**Your goal**
Any images in the records should be skipped; transcribe the rest exactly.

**Dataset content**

========

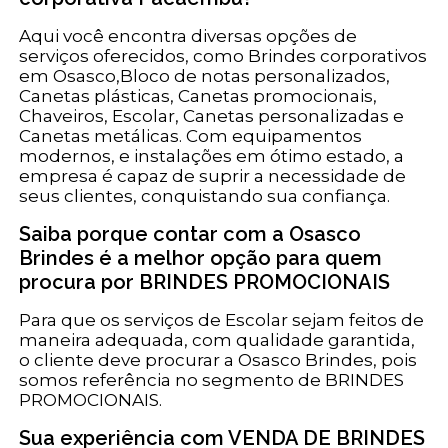
Aqui você encontra diversas opções de
serviços oferecidos, como Brindes corporativos
em Osasco,Bloco de notas personalizados,
Canetas plásticas, Canetas promocionais,
Chaveiros, Escolar, Canetas personalizadas e
Canetas metálicas. Com equipamentos
modernos, e instalações em ótimo estado, a
empresa é capaz de suprir a necessidade de
seus clientes, conquistando sua confiança.
Saiba porque contar com a Osasco
Brindes é a melhor opção para quem
procura por BRINDES PROMOCIONAIS
Para que os serviços de Escolar sejam feitos de
maneira adequada, com qualidade garantida,
o cliente deve procurar a Osasco Brindes, pois
somos referência no segmento de BRINDES
PROMOCIONAIS.
Sua experiência com VENDA DE BRINDES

========

**Output for this exercise**
Aqui você encontra diversas opções de
serviços oferecidos, como Brindes corporativos
em Osasco,Bloco de notas personalizados,
Canetas plásticas, Canetas promocionais,
Chaveiros, Escolar, Canetas personalizadas e
Canetas metálicas. Com equipamentos
modernos, e instalações em ótimo estado, a
empresa é capaz de suprir a necessidade de
seus clientes, conquistando sua confiança.
Saiba porque contar com a Osasco
Brindes é a melhor opção para quem
procura por BRINDES PROMOCIONAIS
Para que os serviços de Escolar sejam feitos de
maneira adequada, com qualidade garantida,
o cliente deve procurar a Osasco Brindes, pois
somos referência no segmento de BRINDES
PROMOCIONAIS.
Sua experiência com VENDA DE BRINDES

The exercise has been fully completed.